I stopped off here to say morning prayer, as I had been too sleepy to read on the train. There was an elderly priest in cassock and cotta (with sunglasses) installed in the place set aside for private prayer, ready to hear confessions. He seemed to be hovering in the background while I read the divine office. I hope I didn't make him nervous, but I did pray quietly, albeit using a book instead of a rosary. Both edifices look out on to handsome plazas. The Cathedral plaza is the more interesting of the two.
I walked from the Cathedral to the 14th century gothic arched gateway the Torres de Serranos across the road from the former river bed of the riu Turia. Once part of the city walls, long disappeared, it stands majestic in isolation, like a monument to some long dead potentate.
Then I went looking for the Gran Mercat, navigating successfully all the while from memory, and homed in on it without difficulty. It's a wonderful building, like a huge temple dedicated to food at its very best, filled with people shopping, sightseeing and enjoying the incomparable buzz of the place, if not all of its smells and riot of colour. Opposite is the city parish church of the two St Johns - Baptist and Evangelist. Last time, it was closed for all but essential pastoral activities during an interior resoration.
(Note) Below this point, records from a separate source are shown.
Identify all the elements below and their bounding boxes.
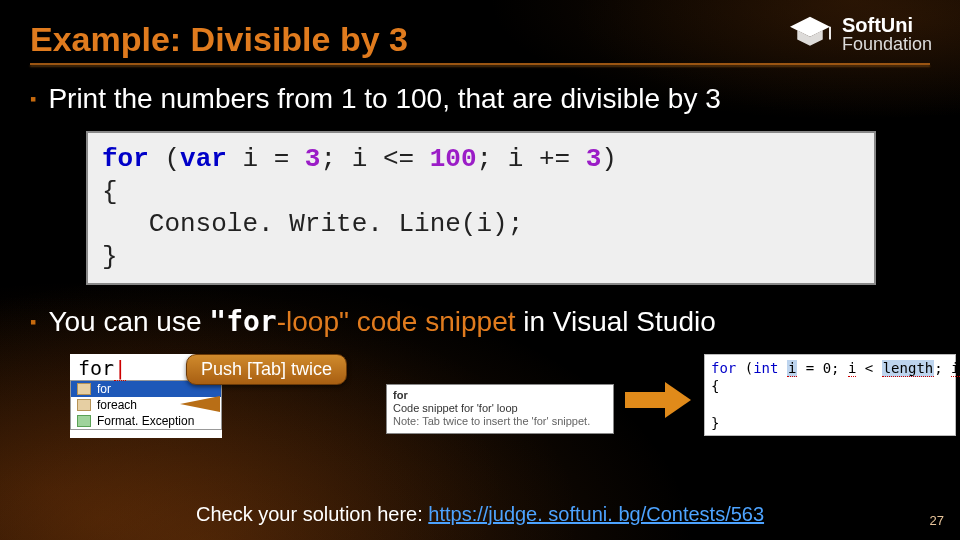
snippet-illustration: for| for foreach Format. Exception Push … bbox=[70, 354, 930, 448]
brand-name: SoftUni bbox=[842, 15, 932, 35]
solution-link[interactable]: https://judge. softuni. bg/Contests/563 bbox=[428, 503, 764, 525]
kw-for: for bbox=[102, 144, 149, 174]
list-item: Format. Exception bbox=[71, 413, 221, 429]
kw-var: var bbox=[180, 144, 227, 174]
svg-marker-0 bbox=[790, 17, 830, 37]
bullet-1: Print the numbers from 1 to 100, that ar… bbox=[30, 83, 930, 115]
num-3a: 3 bbox=[305, 144, 321, 174]
page-number: 27 bbox=[930, 513, 944, 528]
graduation-cap-icon bbox=[788, 14, 832, 54]
title-underline bbox=[30, 63, 930, 65]
tip-callout: Push [Tab] twice bbox=[186, 354, 347, 385]
num-3b: 3 bbox=[586, 144, 602, 174]
bullet-2: You can use "for-loop" code snippet in V… bbox=[30, 305, 930, 338]
expanded-snippet: for (int i = 0; i < length; i++) { } bbox=[704, 354, 956, 436]
snippet-icon bbox=[77, 399, 91, 411]
num-100: 100 bbox=[430, 144, 477, 174]
code-example: for (var i = 3; i <= 100; i += 3) { Cons… bbox=[86, 131, 876, 285]
brand-sub: Foundation bbox=[842, 35, 932, 53]
callout-arrow-icon bbox=[180, 396, 220, 412]
footer-note: Check your solution here: https://judge.… bbox=[0, 503, 960, 526]
brand-logo: SoftUni Foundation bbox=[788, 14, 932, 54]
code-body: Console. Write. Line(i); bbox=[149, 209, 523, 239]
class-icon bbox=[77, 415, 91, 427]
arrow-right-icon bbox=[625, 382, 695, 418]
snippet-icon bbox=[77, 383, 91, 395]
intellisense-tooltip: for Code snippet for 'for' loop Note: Ta… bbox=[386, 384, 614, 434]
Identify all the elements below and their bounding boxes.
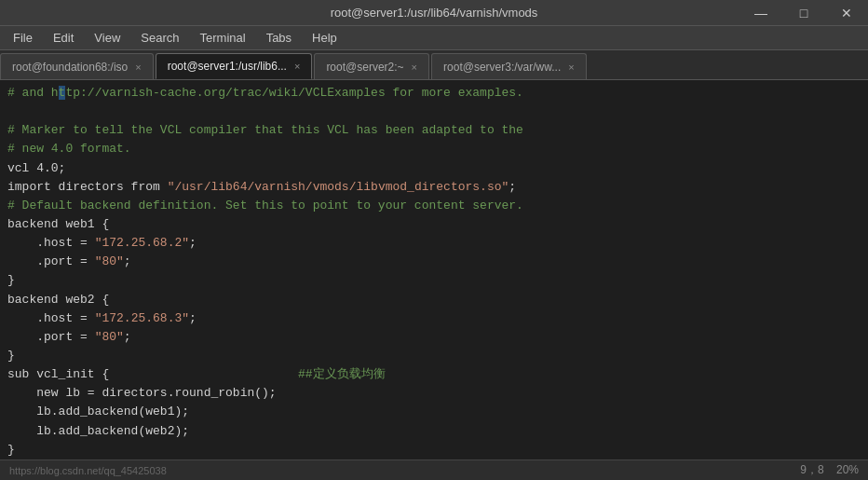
titlebar: root@server1:/usr/lib64/varnish/vmods — … bbox=[0, 0, 868, 26]
tab-tab2[interactable]: root@server1:/usr/lib6...× bbox=[156, 53, 313, 79]
tabsbar: root@foundation68:/iso×root@server1:/usr… bbox=[0, 50, 868, 80]
statusbar-position: 9，8 20% bbox=[800, 462, 859, 478]
tab-label: root@server1:/usr/lib6... bbox=[168, 60, 287, 73]
menu-item-help[interactable]: Help bbox=[303, 29, 346, 47]
editor: # and http://varnish-cache.org/trac/wiki… bbox=[0, 80, 868, 459]
menu-item-tabs[interactable]: Tabs bbox=[257, 29, 301, 47]
tab-close-icon[interactable]: × bbox=[294, 61, 300, 72]
tab-label: root@foundation68:/iso bbox=[12, 61, 128, 74]
tab-tab4[interactable]: root@server3:/var/ww...× bbox=[431, 53, 587, 79]
titlebar-controls: — □ ✕ bbox=[739, 0, 868, 26]
tab-close-icon[interactable]: × bbox=[568, 62, 574, 73]
menubar: FileEditViewSearchTerminalTabsHelp bbox=[0, 26, 868, 50]
tab-label: root@server2:~ bbox=[326, 61, 403, 74]
menu-item-terminal[interactable]: Terminal bbox=[191, 29, 255, 47]
menu-item-edit[interactable]: Edit bbox=[44, 29, 83, 47]
menu-item-file[interactable]: File bbox=[4, 29, 42, 47]
menu-item-search[interactable]: Search bbox=[131, 29, 188, 47]
statusbar: https://blog.csdn.net/qq_45425038 9，8 20… bbox=[0, 459, 868, 480]
tab-tab3[interactable]: root@server2:~× bbox=[314, 53, 429, 79]
titlebar-title: root@server1:/usr/lib64/varnish/vmods bbox=[331, 6, 538, 20]
tab-close-icon[interactable]: × bbox=[412, 62, 417, 73]
statusbar-watermark: https://blog.csdn.net/qq_45425038 bbox=[9, 465, 167, 476]
tab-tab1[interactable]: root@foundation68:/iso× bbox=[0, 53, 154, 79]
maximize-button[interactable]: □ bbox=[782, 0, 825, 26]
close-button[interactable]: ✕ bbox=[825, 0, 868, 26]
code-content: # and http://varnish-cache.org/trac/wiki… bbox=[0, 80, 868, 459]
tab-close-icon[interactable]: × bbox=[135, 62, 141, 73]
menu-item-view[interactable]: View bbox=[85, 29, 129, 47]
tab-label: root@server3:/var/ww... bbox=[443, 61, 561, 74]
minimize-button[interactable]: — bbox=[739, 0, 782, 26]
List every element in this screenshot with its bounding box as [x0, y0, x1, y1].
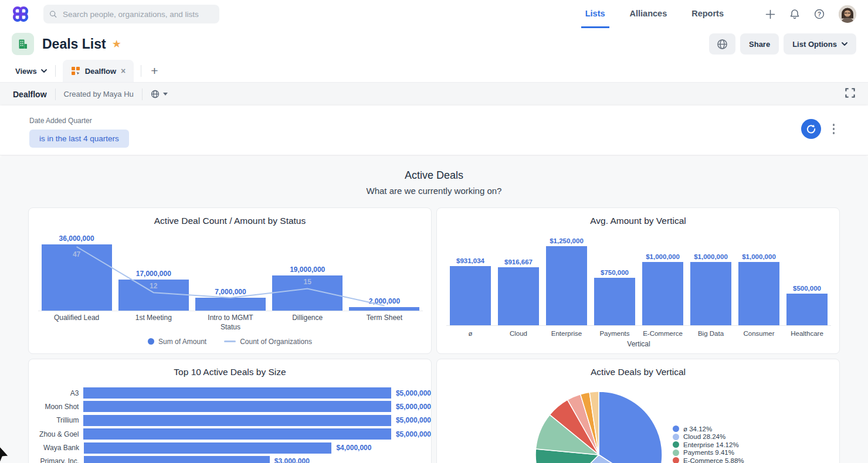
pie-slice: [589, 391, 599, 455]
vbar-xaxis-label: Vertical: [446, 340, 831, 348]
view-name: Dealflow: [13, 90, 47, 99]
pie-chart: [437, 378, 840, 463]
x-tick-label: Big Data: [687, 330, 735, 337]
user-avatar[interactable]: [839, 5, 856, 23]
bar-column: 36,000,000: [38, 233, 115, 311]
notifications-button[interactable]: [789, 9, 800, 19]
page-title: Deals List: [42, 36, 106, 52]
add-view-button[interactable]: +: [151, 64, 158, 78]
filter-bar: Date Added Quarter is in the last 4 quar…: [0, 105, 868, 155]
hbar-row: Primary, Inc.$3,000,000: [29, 456, 431, 463]
star-icon[interactable]: ★: [112, 38, 121, 50]
legend-item[interactable]: ø 34.12%: [673, 425, 744, 433]
add-button[interactable]: [765, 9, 775, 19]
share-label: Share: [749, 40, 770, 49]
pie-slice: [536, 415, 599, 455]
dashboard-icon: [71, 66, 80, 76]
help-icon: ?: [814, 9, 825, 19]
filter-actions: [801, 119, 838, 139]
page-header: Deals List ★ Share List Options: [0, 28, 868, 60]
vbar-xticks: øCloudEnterprisePaymentsE-CommerceBig Da…: [446, 330, 831, 337]
pie-slice: [568, 394, 599, 455]
tab-dealflow[interactable]: Dealflow ×: [63, 60, 134, 82]
affinity-logo-icon[interactable]: [12, 5, 29, 23]
legend-item[interactable]: Payments 9.41%: [673, 449, 744, 457]
search-input[interactable]: [62, 9, 213, 19]
chart-card-avg-vertical: Avg. Amount by Vertical $931,034$916,667…: [436, 207, 840, 354]
plus-icon: [765, 9, 775, 19]
views-label: Views: [15, 67, 37, 76]
legend-item[interactable]: Sum of Amount: [148, 338, 206, 346]
bar-column: 19,000,000: [269, 233, 346, 311]
hbar-row: Moon Shot$5,000,000: [29, 401, 431, 412]
x-tick-label: E-Commerce: [639, 330, 687, 337]
pie-slice: [550, 400, 599, 455]
list-options-label: List Options: [792, 40, 837, 49]
filter-chip[interactable]: is in the last 4 quarters: [29, 130, 129, 148]
topbar: Lists Alliances Reports ?: [0, 0, 868, 28]
list-type-icon: [12, 33, 34, 55]
bell-icon: [789, 9, 800, 19]
bar-column: $1,000,000: [639, 235, 687, 325]
share-visibility-button[interactable]: [709, 33, 735, 55]
chevron-down-icon: [842, 42, 847, 46]
divider: [141, 65, 141, 77]
hbar-row: Zhou & Goel$5,000,000: [29, 428, 431, 440]
x-tick-label: Dilligence: [269, 314, 346, 322]
combo-xaxis-label: Status: [38, 323, 423, 331]
view-visibility-dropdown[interactable]: [151, 90, 168, 98]
legend-item[interactable]: E-Commerce 5.88%: [673, 457, 744, 463]
x-tick-label: Cloud: [494, 330, 542, 337]
legend-dot: [673, 450, 679, 456]
organization-list-icon: [17, 38, 29, 50]
more-options-button[interactable]: [830, 121, 838, 137]
x-tick-label: Enterprise: [542, 330, 591, 337]
legend-item[interactable]: Enterprise 14.12%: [673, 441, 744, 449]
section-subtitle: What are we currently working on?: [0, 186, 868, 196]
legend-dot: [673, 434, 679, 440]
bar-column: $1,000,000: [687, 235, 735, 325]
vbar-plot: $931,034$916,667$1,250,000$750,000$1,000…: [446, 235, 831, 326]
views-dropdown[interactable]: Views: [7, 67, 55, 76]
x-tick-label: 1st Meeting: [115, 314, 192, 322]
svg-text:?: ?: [818, 11, 821, 18]
legend-item[interactable]: Cloud 28.24%: [673, 433, 744, 441]
divider: [55, 88, 56, 100]
hbar-plot: A3$5,000,000Moon Shot$5,000,000Trillium$…: [29, 387, 431, 463]
nav-reports[interactable]: Reports: [687, 0, 728, 28]
divider: [55, 65, 56, 77]
legend-dot: [673, 425, 679, 432]
fullscreen-icon: [845, 88, 855, 98]
avatar-image: [839, 5, 856, 23]
top-nav: Lists Alliances Reports ?: [573, 0, 856, 28]
dashboard-content: Active Deals What are we currently worki…: [0, 157, 868, 463]
tab-label: Dealflow: [85, 67, 116, 76]
chart-title: Active Deals by Vertical: [437, 367, 839, 377]
chart-grid: Active Deal Count / Amount by Status 36,…: [28, 207, 840, 463]
nav-alliances[interactable]: Alliances: [626, 0, 672, 28]
globe-icon: [151, 90, 160, 98]
refresh-button[interactable]: [801, 119, 821, 139]
fullscreen-button[interactable]: [845, 88, 855, 100]
chart-title: Top 10 Active Deals by Size: [29, 367, 431, 377]
list-options-button[interactable]: List Options: [784, 33, 856, 55]
bar-column: $750,000: [591, 235, 639, 325]
x-tick-label: Qualified Lead: [38, 314, 115, 322]
bar-column: $916,667: [494, 235, 542, 325]
chart-card-top-deals: Top 10 Active Deals by Size A3$5,000,000…: [28, 359, 432, 463]
bar-column: $500,000: [783, 235, 831, 325]
x-tick-label: Term Sheet: [346, 314, 423, 322]
close-icon[interactable]: ×: [121, 66, 126, 76]
pie-slice: [581, 392, 599, 455]
filter-field-label: Date Added Quarter: [29, 117, 868, 125]
share-button[interactable]: Share: [740, 33, 779, 55]
global-search[interactable]: [43, 5, 219, 23]
divider: [142, 88, 143, 100]
bar-column: 2,000,000: [346, 233, 423, 311]
nav-lists[interactable]: Lists: [581, 0, 609, 28]
pie-legend: ø 34.12%Cloud 28.24%Enterprise 14.12%Pay…: [673, 425, 744, 463]
legend-item[interactable]: Count of Organizations: [224, 338, 312, 346]
x-tick-label: Healthcare: [783, 330, 831, 337]
help-button[interactable]: ?: [814, 9, 825, 19]
bar-column: $931,034: [446, 235, 494, 325]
Also the plaza outside contained a gigantic 20 metre deep hole (and accompaning traffic jam), for the building of a new underground car park.

Four years on, the construction is still incomplete, but work is now going on at normal surface level, and it won't be too long before new street furniture reappears. The two St John's was open to visitors, and its sixteenth century 'renaissance' now looks very good indeed. Apparently there were a couple of earlier churches on the site which burned down. Let's hope the precedent is broken.
I was wondering about getting a runabout bus ticket, but the directions I was given to find out where I cold get one yielded nothing. I couldn't even remember what a Metro station entrance looked like, where I could get a ticket, so I determined to walk for as long as I could, and maybe end up seeing more. I went back to the riverbed park the Jardi Turia and strolled all the way down to the amazing Calatrava bridge shaped like a lyre, past the opera house the science museum and other Calatrava masterpieces familiar from my last visit. Next to the bridge, no longer clad in scaffolding and plastic wraps is a dramatic dark blue building shaped like a clam shell sitting on its edge.
 There's no notice up to say what it's eventual function will be. It's still not open, the interior is being fitted out. In such a progressive city for two major building projects to have taken so long to complete is an indication of the recession which bites hard into the well being of this creative country.
By now I was beginning to tire, so I re-traced my steps to a Gran' Via (a road which intersects the grid street plan diagonally) where I recalled there was a good restaurant for lunch. I had a large cool beer and a paella with snails, rabbit and chicken, a royal treat for a special day. Then I made my way slowly, feeling very tired, back towards the station, sent a postcard to June, and arrived uncommonly early to await the departure of the express back to Vinaròs, arriving just as the sun began to set. The ninety mile journey there and back cost me the same as the fifty mile journey from Cardiff to Bristol.